PARIS: Le directeur de Sciences Po, Frédéric Mion, a été visé jeudi par des appels à la démission après avoir admis qu'il avait été alerté dès 2019 d'accusations d'inceste contre Olivier Duhamel, ex-président de l'instance qui chapeaute l'institut d'études politiques parisien.
Lundi, quand ces accusations ont été révélées, le directeur de Sciences Po Paris s'était dit «sous le choc». Il avait ensuite fait part de sa «stupeur» en découvrant «par des articles de presse, des faits très graves reprochés à l'ancien président de la Fondation nationale des sciences politiques».
Or le Monde a révélé jeudi que M. Mion était au courant de ces accusations depuis deux ans.
En 2019, l'ancienne ministre socialiste de la Culture, Aurélie Filippetti, enseignante à Sciences Po Paris, apprend par deux proches d'Olivier Duhamel que ce dernier, professeur honoraire de Sciences Po, est accusé d'abus sexuels sur son beau-fils à la fin des années 1980, rapporte le quotidien. Elle décide alors d'en informer Frédéric Mion.
«Il est lui-même extrêmement choqué. Il est complètement effondré et il découvre ça à ce moment-là, et il me dit qu'il va évidemment agir, qu'il va en faire quelque chose, qu'il ne peut pas ne pas agir» a raconté Mme Filipetti jeudi sur RTL. Elle a précisé ne «pas avoir de doute sur la crédibilité de ces témoignages» reçus «de deux personnes différentes», dont une enseignante à Sciences Po, «à deux moments différents».
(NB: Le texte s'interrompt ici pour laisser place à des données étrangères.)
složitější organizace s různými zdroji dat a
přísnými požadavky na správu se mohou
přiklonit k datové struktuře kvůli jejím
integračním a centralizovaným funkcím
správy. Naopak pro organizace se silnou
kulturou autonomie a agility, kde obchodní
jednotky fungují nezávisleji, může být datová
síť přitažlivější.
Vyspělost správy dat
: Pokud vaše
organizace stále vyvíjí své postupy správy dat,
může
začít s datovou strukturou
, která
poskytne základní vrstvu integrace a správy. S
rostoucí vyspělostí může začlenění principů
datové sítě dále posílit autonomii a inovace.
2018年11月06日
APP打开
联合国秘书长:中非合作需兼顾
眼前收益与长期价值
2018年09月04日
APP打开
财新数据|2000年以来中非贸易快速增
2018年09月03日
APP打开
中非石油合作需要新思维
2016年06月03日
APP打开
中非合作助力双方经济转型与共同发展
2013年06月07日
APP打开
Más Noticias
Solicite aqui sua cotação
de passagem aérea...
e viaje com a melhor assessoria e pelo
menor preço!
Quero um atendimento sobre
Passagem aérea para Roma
Dans un message interne, M. Mion a tenu à s'expliquer jeudi après-midi: «Sans preuve tangible, sans éléments précis, j'avais peine à imaginer que cette rumeur puisse avoir le moindre fondement».
«Je me suis tourné vers un proche d'Olivier Duhamel, qui m'a indiqué avec fermeté que cette rumeur était sans fondement», a-t-il poursuivi. «Je me suis par ailleurs assuré, au plan interne, qu'aucun agissement délictueux n'avait fait l'objet d'un signalement au cours des années où Olivier Duhamel avait enseigné dans notre maison», écrit encore M. Mion.
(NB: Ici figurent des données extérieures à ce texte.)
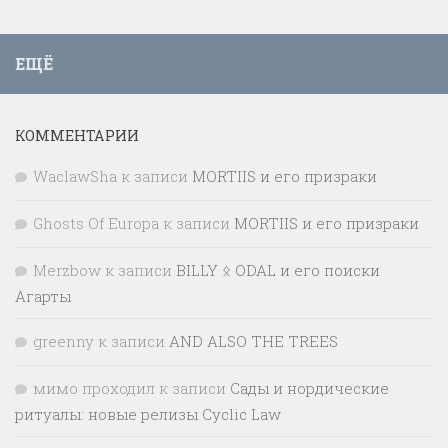
ЕЩЁ
КОММЕНТАРИИ
WaclawSha
к записи
MORTIIS и его призраки
Ghosts Of Europa
к записи
MORTIIS и его призраки
Merzbow
к записи
BILLY ᛟ ODAL и его поиски
Агарты
greenny
к записи
AND ALSO THE TREES
мимо проходил
к записи
Сады и нордические
ритуалы: новые релизы Cyclic Law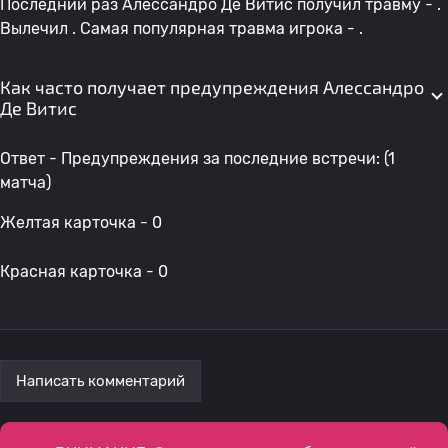
Последний раз Алессандро Де Витис получил травму - .
Вылечил . Самая популярная травма игрока - .
Как часто получает предупреждения Алессандро
Де Витис
Ответ - Предупреждения за последние встречи: (1
матча)
Желтая карточка - 0
Красная карточка - 0
Написать комментарий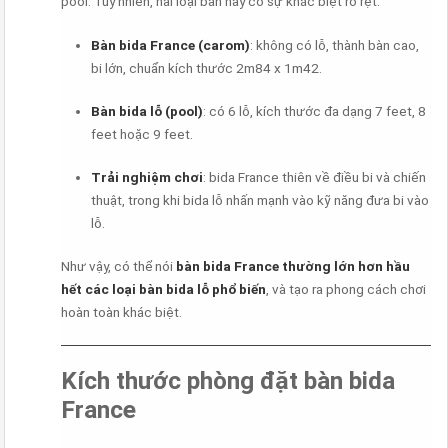
pool. Tuy nhiên, hai loại bàn này có sự khác biệt rõ rệt:
Bàn bida France (carom)
: không có lỗ, thành bàn cao,
bi lớn, chuẩn kích thước 2m84 x 1m42.
Bàn bida lỗ (pool)
: có 6 lỗ, kích thước đa dạng 7 feet, 8
feet hoặc 9 feet.
Trải nghiệm chơi
: bida France thiên về điều bi và chiến
thuật, trong khi bida lỗ nhấn mạnh vào kỹ năng đưa bi vào
lỗ.
Như vậy, có thể nói
bàn bida France thường lớn hơn hầu
hết các loại bàn bida lỗ phổ biến
, và tạo ra phong cách chơi
hoàn toàn khác biệt.
Kích thước phòng đặt bàn bida
France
Affirmant avoir appris dimanche soir par Olivier Duhamel lui-même qu'un livre le mettant en cause serait publié dans le courant de la semaine, il assure n'avoir découvert la «réalité du crime» qui lui est reproché que le lendemain, «en lisant la presse».
Des révélations qui ont été «un choc violent»: «Ma stupeur à l'énoncé des faits révélés n'était pas feinte», assure le directeur de Sciences Po.
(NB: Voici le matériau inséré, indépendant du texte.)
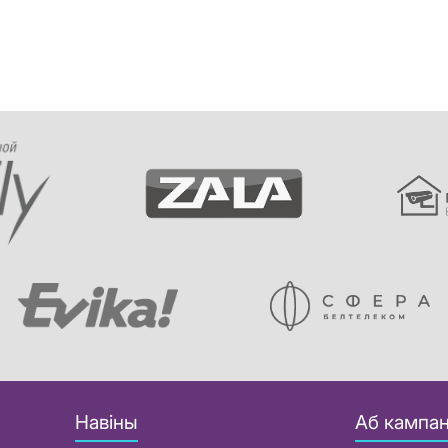
Навіны
Аб кампан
Jeudi matin, une dizaine d'étudiants se sont installés devant l'Institut de la rue Saint-Guillaume pour réclamer sa démission. Ils n'étaient qu'une poignée en fin de matinée, mais devaient se relayer toute la journée.
En dernière année de Sciences Po, Luka qui a appelé à ce rassemblement sur Facebook s'offusque que M. Mion ait «menti» à ses étudiants. «Plus généralement, nous voulons dénoncer un climat d'omerta qui gangrène notre école, et l’impunité généralisée face aux violences sexistes et sexuelles», explique-t-il.
Dans une lettre ouverte, un collectif «Mion démission» écrit que «l'impunité doit cesser et passera par la démission de tout.te.s celles et ceux qui la garantissent, à commencer par Frédéric Mion».
«Nous demandons à la direction d'apporter toute la lumière sur cette affaire qui nous scandalise et éclabousse notre maison encore une fois», a également réagi la CFTC de Sciences Po.
Interrogé sur une éventuelle démission de Frédéric Mion, son entourage a indiqué que «pour l'instant il travaille à assurer la continuité de l'établissement».